The Proof Is in the Protein

Blog

6 Oct

The Proof Is in the Protein


How increasing your protein intake can help you achieve your fitness goals.

By Katelyn Castro

You can bet this month’s inspiration came from one of our very own Bird Rock Fit members. I frequently get questions on ways to decrease muscle soreness and increase energy, and my first question is, “What is your post-workout nutrition like?” I generally follow up with what a normal day might look like in terms of nutrition and one thing I find is that we could add some extra protein into the mix.

Considering the time-restraint some might have during the day or week to meal plan and prepare, an added boost of protein can come from protein powders. Add protein powder to a smoothie or favorite drink, top your yogurt then add your go-to berries and nuts, or blend it in with breakfast oatmeal or muffin batter.

Sounds simple, right? What about the variety of protein powders to choose from? This can get tricky when choosing a protein powder since the brands are endless. Below is a quick breakdown of a couple popular types of powders and what to look for.

Whey Protein

Considered the “Gold Standard” for protein amongst athletes, whey is a complete protein, meaning it contains all the essential amino acids our bodies require daily. More importantly, it is rich in branched chain amino acids (BCAA’s), which metabolize directly into muscle tissue, making it available energy for exercise and strength training. If you missed last July’s post discussing BCAA’s, check it out here. (insert link) I recommend finding a whey protein isolate versus a whey protein concentrate because isolate is a purer form of whey protein and contains less fat and lactose per serving. Additionally, it tends to be easily digestible and absorbable (1).

Pea Protein

Vegetarians, vegans and individuals looking to minimize animal protein consumption should look into pea protein, which is also highly digestible. It is perfect for intense activities–like what you would see at the studio–and for endurance activities.
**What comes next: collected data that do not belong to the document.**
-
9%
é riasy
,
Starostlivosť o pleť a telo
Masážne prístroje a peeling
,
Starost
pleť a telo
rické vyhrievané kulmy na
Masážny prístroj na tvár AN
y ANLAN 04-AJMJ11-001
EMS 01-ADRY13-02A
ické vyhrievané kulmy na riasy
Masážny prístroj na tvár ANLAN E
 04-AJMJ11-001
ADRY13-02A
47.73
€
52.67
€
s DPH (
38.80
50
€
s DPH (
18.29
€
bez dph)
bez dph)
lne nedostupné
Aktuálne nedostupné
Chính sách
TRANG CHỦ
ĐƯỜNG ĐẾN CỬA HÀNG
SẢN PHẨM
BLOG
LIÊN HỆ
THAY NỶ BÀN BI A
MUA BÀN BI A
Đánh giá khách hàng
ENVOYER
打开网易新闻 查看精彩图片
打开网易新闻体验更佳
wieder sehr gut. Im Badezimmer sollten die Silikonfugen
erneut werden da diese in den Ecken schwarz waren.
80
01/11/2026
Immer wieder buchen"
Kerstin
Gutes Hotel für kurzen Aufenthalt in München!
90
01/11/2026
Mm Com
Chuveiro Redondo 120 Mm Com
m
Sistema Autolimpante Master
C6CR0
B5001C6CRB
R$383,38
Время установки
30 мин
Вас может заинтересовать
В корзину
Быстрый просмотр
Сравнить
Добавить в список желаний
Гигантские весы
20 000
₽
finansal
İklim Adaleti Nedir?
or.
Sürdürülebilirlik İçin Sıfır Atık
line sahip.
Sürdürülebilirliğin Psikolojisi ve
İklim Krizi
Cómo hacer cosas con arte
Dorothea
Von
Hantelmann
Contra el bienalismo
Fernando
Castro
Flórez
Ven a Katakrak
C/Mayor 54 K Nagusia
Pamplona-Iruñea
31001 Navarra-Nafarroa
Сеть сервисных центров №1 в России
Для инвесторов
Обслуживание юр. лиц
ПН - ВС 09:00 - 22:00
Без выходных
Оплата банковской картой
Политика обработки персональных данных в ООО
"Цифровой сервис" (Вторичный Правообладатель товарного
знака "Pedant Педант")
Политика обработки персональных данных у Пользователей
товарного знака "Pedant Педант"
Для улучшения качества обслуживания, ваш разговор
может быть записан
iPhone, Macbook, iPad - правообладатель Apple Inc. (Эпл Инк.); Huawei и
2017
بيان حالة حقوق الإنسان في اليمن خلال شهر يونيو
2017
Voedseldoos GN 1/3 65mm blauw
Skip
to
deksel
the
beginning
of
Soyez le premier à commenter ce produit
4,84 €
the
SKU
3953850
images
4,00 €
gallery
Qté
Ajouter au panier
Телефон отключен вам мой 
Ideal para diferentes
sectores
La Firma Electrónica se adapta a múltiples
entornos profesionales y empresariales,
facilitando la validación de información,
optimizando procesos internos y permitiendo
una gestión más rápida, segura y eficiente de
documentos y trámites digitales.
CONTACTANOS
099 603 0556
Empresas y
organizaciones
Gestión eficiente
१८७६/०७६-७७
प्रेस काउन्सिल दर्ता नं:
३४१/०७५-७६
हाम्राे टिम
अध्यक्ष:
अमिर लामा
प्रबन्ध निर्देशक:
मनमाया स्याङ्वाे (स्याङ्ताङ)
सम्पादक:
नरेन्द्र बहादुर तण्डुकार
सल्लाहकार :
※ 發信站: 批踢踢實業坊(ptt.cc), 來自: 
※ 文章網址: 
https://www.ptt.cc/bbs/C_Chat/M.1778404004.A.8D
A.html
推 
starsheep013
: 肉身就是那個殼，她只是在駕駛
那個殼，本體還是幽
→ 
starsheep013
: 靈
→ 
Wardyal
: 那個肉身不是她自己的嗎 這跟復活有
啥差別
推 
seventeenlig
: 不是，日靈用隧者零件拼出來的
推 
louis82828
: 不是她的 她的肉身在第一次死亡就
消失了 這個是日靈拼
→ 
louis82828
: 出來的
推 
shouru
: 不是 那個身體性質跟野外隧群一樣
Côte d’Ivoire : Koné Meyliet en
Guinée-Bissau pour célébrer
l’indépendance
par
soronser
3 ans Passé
Pea protein, derived from the yellow pea, contains BCAA’s to help muscle protein synthesis. You can also find pea protein to contain glutamine for nitrogen and immune restoration after intense exercise, lysine for growth and bone heath, and arginine to help maintain lean body mass (2).

I prefer a whey protein isolate because it has more research behind it and I know it works for me. If you have a dairy sensitivity, whey may or may not irritate it and so pea protein can offer an alternate solution. As always, check the supplement quality status found at any of these sites before making a purchase: www.uspverified.org, www.consumerLab.com, and www.nsf.org.

Lastly, aim for a daily protein intake of 0.8 grams per kilogram (conversion is 2.2 lbs per kg) of body weight. If you consider yourself to be highly active, increase your protein intake to 1.2 g/kg of body weight daily.

For a more in-depth look at your protein or nutrition intake, Katelyn can be emailed at katelyn@birdrockfit.com.

1. Sharawy, Ahmed. “The Effects of a Pre- and Post-exercise Whey Protein Supplement on Protein Metabolism and Muscular Strength among Elite Wrestlers.” Ovidius University Annals, Series Physical Education and Sport/Science, Movement and Health. Jan. 2013: 5-6. Health and Wellness Resource Center. Web.

2. “Pea Protein a Valuable Ingredient for Sports Nutrition and Everyday Food.” International Food Ingredients 1 (2008): 27. Health and Wellness Resource Center. Web.